RECORD SET START
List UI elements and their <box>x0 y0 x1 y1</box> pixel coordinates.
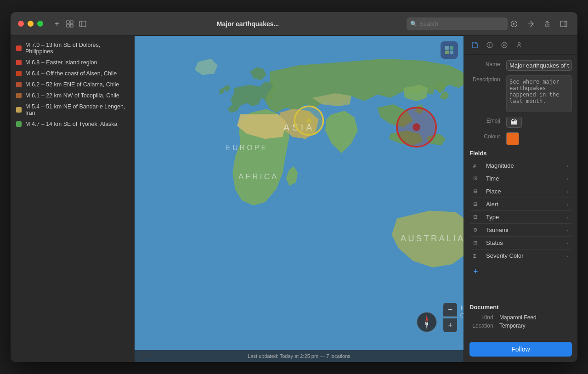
tab-info1[interactable] <box>484 40 495 51</box>
chevron-right-icon: › <box>566 189 568 194</box>
field-type-icon: ⊡ <box>473 176 482 181</box>
svg-text:AFRICA: AFRICA <box>238 172 279 181</box>
field-name: Tsunami <box>486 227 566 233</box>
earthquake-label: M 6.2 – 52 km ENE of Calama, Chile <box>25 81 119 88</box>
field-row[interactable]: ⊟ Place › <box>469 185 572 198</box>
back-button[interactable] <box>508 17 520 30</box>
panel-toggle-button[interactable] <box>557 17 570 30</box>
new-tab-button[interactable]: + <box>51 17 63 30</box>
description-textarea[interactable]: See where major earthquakes happened in … <box>506 75 572 112</box>
earthquake-dot <box>16 121 22 127</box>
svg-point-26 <box>502 42 507 48</box>
compass-north-label: N <box>425 321 429 326</box>
map-area[interactable]: ASIA EUROPE AFRICA AUSTRALIA Indian Ocea… <box>135 36 464 362</box>
kind-value: Maparoni Feed <box>499 314 537 321</box>
document-section: Document Kind: Maparoni Feed Location: T… <box>464 298 577 336</box>
location-row: Location: Temporary <box>469 323 572 329</box>
emoji-container: 🏔 <box>506 117 522 128</box>
sidebar-toggle-button[interactable] <box>76 17 89 30</box>
svg-rect-7 <box>560 21 567 27</box>
panel-tabs <box>464 36 577 55</box>
search-input[interactable] <box>407 17 508 30</box>
svg-text:EUROPE: EUROPE <box>226 144 268 152</box>
fields-title: Fields <box>469 150 572 157</box>
navigate-button[interactable] <box>524 17 537 30</box>
map-zoom-controls: − + <box>443 303 457 332</box>
sidebar-item[interactable]: M 6.4 – Off the coast of Aisen, Chile <box>11 68 135 79</box>
earthquake-label: M 6.8 – Easter Island region <box>25 59 97 66</box>
field-type-icon: ⊟ <box>473 214 482 220</box>
share-button[interactable] <box>541 17 554 30</box>
chevron-right-icon: › <box>566 253 568 259</box>
tab-file[interactable] <box>469 40 481 51</box>
map-type-button[interactable] <box>441 41 458 59</box>
sidebar-item[interactable]: M 4.7 – 14 km SE of Tyonek, Alaska <box>11 119 135 130</box>
chevron-right-icon: › <box>566 202 568 207</box>
close-button[interactable] <box>18 21 24 27</box>
field-name: Magnitude <box>486 162 566 169</box>
earthquake-dot <box>16 107 22 113</box>
traffic-lights <box>18 21 43 27</box>
name-input[interactable] <box>506 60 572 71</box>
sidebar: M 7.0 – 13 km SE of Dolores, Philippines… <box>11 36 135 362</box>
zoom-in-button[interactable]: + <box>443 318 457 332</box>
svg-rect-21 <box>450 46 453 50</box>
svg-point-27 <box>503 44 505 46</box>
main-content: M 7.0 – 13 km SE of Dolores, Philippines… <box>11 36 577 362</box>
field-type-icon: ⊟ <box>473 188 482 194</box>
main-window: + Major earthquakes... 🔍 <box>11 12 577 362</box>
field-row[interactable]: ⊡ Time › <box>469 172 572 185</box>
sidebar-item[interactable]: M 6.2 – 52 km ENE of Calama, Chile <box>11 79 135 90</box>
field-row[interactable]: ⊡ Status › <box>469 237 572 249</box>
earthquake-label: M 6.1 – 22 km NW of Tocopilla, Chile <box>25 92 119 99</box>
svg-rect-20 <box>445 46 449 50</box>
colour-label: Colour: <box>469 132 506 140</box>
sidebar-item[interactable]: M 5.4 – 51 km NE of Bandar-e Lengeh, Ira… <box>11 101 135 119</box>
name-row: Name: <box>469 60 572 71</box>
right-panel: Name: Description: See where major earth… <box>464 36 577 362</box>
sidebar-item[interactable]: M 6.8 – Easter Island region <box>11 57 135 68</box>
minimize-button[interactable] <box>28 21 34 27</box>
color-swatch[interactable] <box>506 132 519 145</box>
field-type-icon: Σ <box>473 253 482 259</box>
add-field-button[interactable]: + <box>469 265 482 278</box>
svg-point-28 <box>518 43 520 45</box>
emoji-value[interactable]: 🏔 <box>506 117 522 128</box>
earthquake-dot <box>16 93 22 98</box>
svg-rect-3 <box>70 24 73 27</box>
earthquake-dot <box>16 82 22 87</box>
field-row[interactable]: # Magnitude › <box>469 159 572 172</box>
svg-point-17 <box>306 118 311 123</box>
sidebar-item[interactable]: M 7.0 – 13 km SE of Dolores, Philippines <box>11 40 135 57</box>
description-row: Description: See where major earthquakes… <box>469 75 572 112</box>
svg-text:Ocean: Ocean <box>460 312 464 319</box>
earthquake-dot <box>16 60 22 65</box>
field-row[interactable]: ⊟ Alert › <box>469 198 572 211</box>
svg-rect-1 <box>70 21 73 23</box>
field-row[interactable]: ⊙ Tsunami › <box>469 224 572 237</box>
field-row[interactable]: ⊟ Type › <box>469 211 572 224</box>
panel-content: Name: Description: See where major earth… <box>464 55 577 298</box>
field-name: Time <box>486 175 566 182</box>
earthquake-label: M 6.4 – Off the coast of Aisen, Chile <box>25 70 117 77</box>
tab-info3[interactable] <box>514 40 525 51</box>
earthquake-dot <box>16 71 22 76</box>
kind-label: Kind: <box>469 314 499 321</box>
status-bar: Last updated: Today at 2:25 pm — 7 locat… <box>135 350 464 362</box>
svg-rect-4 <box>79 21 86 27</box>
field-type-icon: ⊡ <box>473 240 482 246</box>
status-text: Last updated: Today at 2:25 pm — 7 locat… <box>248 353 351 359</box>
follow-button[interactable]: Follow <box>469 342 572 357</box>
field-row[interactable]: Σ Severity Color › <box>469 249 572 262</box>
field-name: Type <box>486 214 566 221</box>
plus-icon: + <box>448 321 453 330</box>
colour-row: Colour: <box>469 132 572 145</box>
sidebar-item[interactable]: M 6.1 – 22 km NW of Tocopilla, Chile <box>11 90 135 101</box>
zoom-out-button[interactable]: − <box>443 303 457 317</box>
window-title: Major earthquakes... <box>89 20 407 28</box>
tab-info2[interactable] <box>499 40 510 51</box>
earthquake-label: M 7.0 – 13 km SE of Dolores, Philippines <box>25 42 129 55</box>
chevron-right-icon: › <box>566 163 568 169</box>
library-button[interactable] <box>63 17 76 30</box>
maximize-button[interactable] <box>37 21 43 27</box>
RECORD SET END
• **PROBLEM REQUIREMENTS**
Copy out all lines from the material above that contain the string "Location".

• **REPLY TO THE TASK**
document-section: Document Kind: Maparoni Feed Location: T… <box>464 298 577 336</box>
location-row: Location: Temporary <box>469 323 572 329</box>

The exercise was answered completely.